US low-volatile coking coal prices received another boost from strong Chinese demand as miners and suppliers seeking to wrap up deals ahead of the holiday season achieved new highs in China cfr deals.
The Argus fob daily assessment for low-volatile coking coal rose by $4.50/t to $138.50/t fob Hampton Roads today, driven by continued tightness in the low-volatile segment in the Atlantic and strength in Chinese demand. The first-tier prices to China rose by $8.50 to $188.75/t on a cfr basis following the sale of a Panamax cargo of US hard coking coal Blue Creek No.7 heard at $190/t cfr China for loading between late January and early February.
The high-vol A assessment was unchanged at $128.50/t fob Hampton Roads today, with transactions yet to cross the $130/t mark that some suppliers are offering. The high-vol B assessment was flat at $116/t today but earlier tightness appears to be easing, with February cargoes being offered.
With Chinese demand for ex-Australia coal expected to remain firm for the first half of 2021, European mills are receiving more offers for resales of Australian cargoes or have been approached by traders seeking to swap their US low-vol cargoes for Australian coals.
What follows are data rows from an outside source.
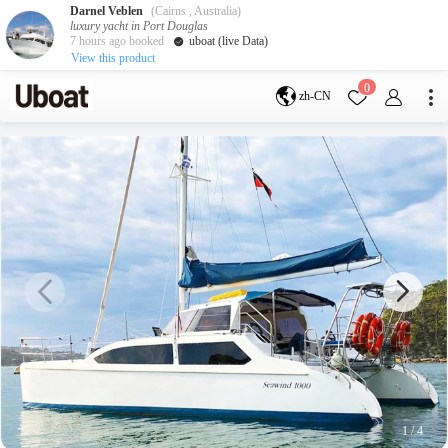
Darnel Veblen
(Cairns , Australia)
luxury yacht in Port Douglas
7 hours ago booked
uboat (live Data)
View this product
目的地
0
zh-CN
澳大利亚
墨尔本
黄金海岸
悉尼
布里斯班
凯恩斯
阿德莱德
塔斯马尼亚
珀斯
达尔文
whitsundays
sunshine coast
新西兰
奥克兰
游艇活动
包船海钓
拼船海钓
包豪华艇
1
/
4
服务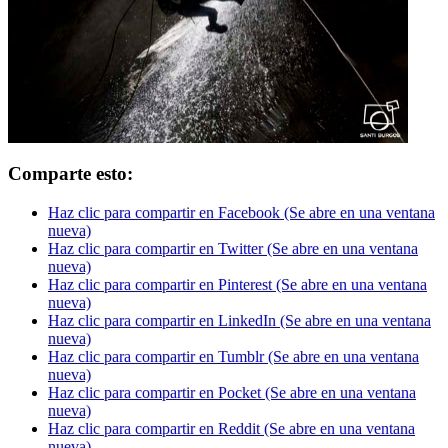
Comparte esto:
Haz clic para compartir en Facebook (Se abre en una ventana
nueva)
Haz clic para compartir en Twitter (Se abre en una ventana
nueva)
Haz clic para compartir en Pinterest (Se abre en una ventana
nueva)
Haz clic para compartir en LinkedIn (Se abre en una ventana
nueva)
Haz clic para compartir en Tumblr (Se abre en una ventana
nueva)
Haz clic para compartir en Pocket (Se abre en una ventana
nueva)
Haz clic para compartir en Reddit (Se abre en una ventana
nueva)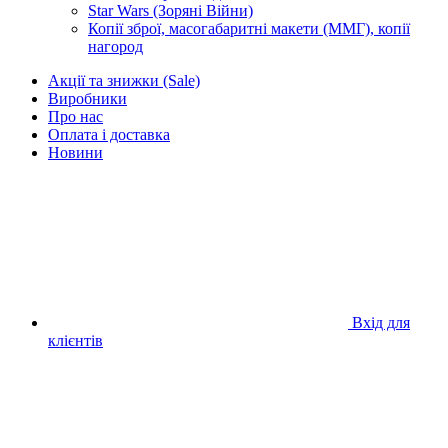
Star Wars (Зоряні Війни)
Копії зброї, масогабаритні макети (ММГ), копії
нагород
Акції та знижки (Sale)
Виробники
Про нас
Оплата і доставка
Новини
Вхід для
клієнтів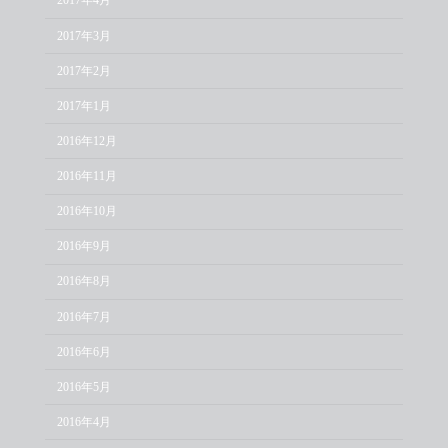
2017年4月
2017年3月
2017年2月
2017年1月
2016年12月
2016年11月
2016年10月
2016年9月
2016年8月
2016年7月
2016年6月
2016年5月
2016年4月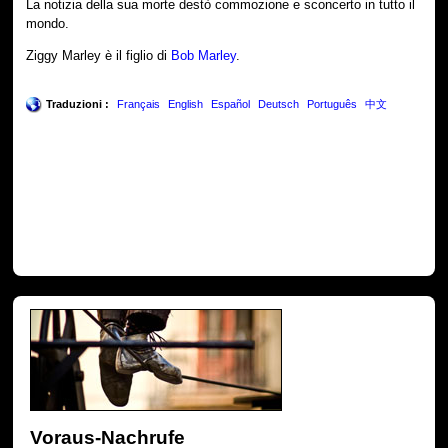
La notizia della sua morte destò commozione e sconcerto in tutto il
mondo.
Ziggy Marley è il figlio di
Bob Marley
.
Traduzioni :
Français
English
Español
Deutsch
Português
中文
Voraus-Nachrufe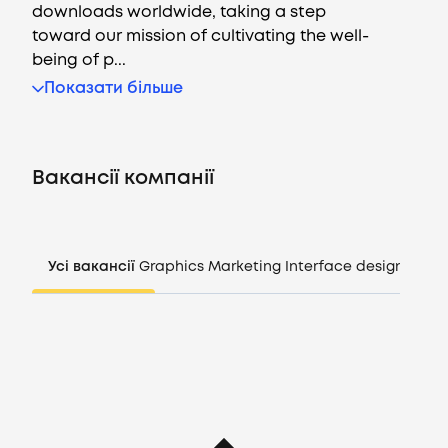
downloads worldwide, taking a step
toward our mission of cultivating the well-
being of p...
Вакансії
Показати більше
Компанії
Вакансії компанії
CV генератор
Увійти
Усі вакансії
Graphics
Marketing
Interface design
Mana
UA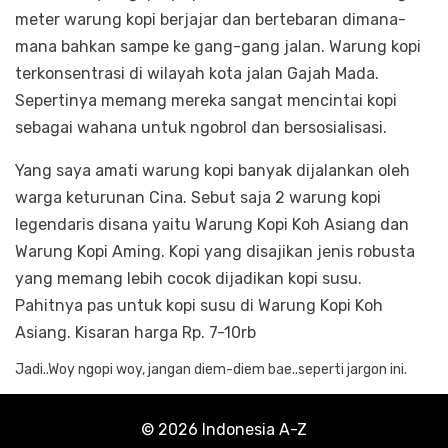
meter warung kopi berjajar dan bertebaran dimana-
mana bahkan sampe ke gang-gang jalan. Warung kopi
terkonsentrasi di wilayah kota jalan Gajah Mada.
Sepertinya memang mereka sangat mencintai kopi
sebagai wahana untuk ngobrol dan bersosialisasi.
Yang saya amati warung kopi banyak dijalankan oleh
warga keturunan Cina. Sebut saja 2 warung kopi
legendaris disana yaitu Warung Kopi Koh Asiang dan
Warung Kopi Aming. Kopi yang disajikan jenis robusta
yang memang lebih cocok dijadikan kopi susu.
Pahitnya pas untuk kopi susu di Warung Kopi Koh
Asiang. Kisaran harga Rp. 7-10rb
Jadi..Woy ngopi woy, jangan diem-diem bae..seperti jargon ini.
© 2026 Indonesia A-Z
A European mill received an offer from a trader for a February-loading high-vol B cargo this week at $115/t fob Hampton Roads. But other market participants noted that offers for high-vol B in the first quarter range from $110-120/t fob depending on quality. But another buyer in Europe questioned the need to pay these levels for the grade, particularly as Australian premium low-vol coals continue to be offered more than $10/t lower.
A Brazilian mill issued a tender this week for 100,000t of high-vol A and 100,000t of high-vol B, to be delivered between April 2021 and March 2022. Arch Resource's recent contract to ship 300,000t of high-vol A to a Chinese buyer in 2021 has caused some concern among Brazilian mills which rely on US high-vol coals. The rising number of new Covid-19 cases in Brazil since early November has no doubt worried some mills. Brazilian steel producers are still finding strong domestic demand, especially from the construction industry. But there are fears that this demand will be reduced, as the Brazilian government intends to end emergency stimulus measures on December 31.
A Europe-based trader is in talks with a buyer to supply a cargo of mid-volatile Colombian coking coal at $116/t fob Colombia for loading in the first quarter. Heavier rain than usual in November and resulting mudslides have disrupted transportation on dirt roads from mines to coke plants and ports. Supply problems as well as strong demand for coke have pushed Colombian coking coal prices up by $5-10/t in the last two weeks, said another trader.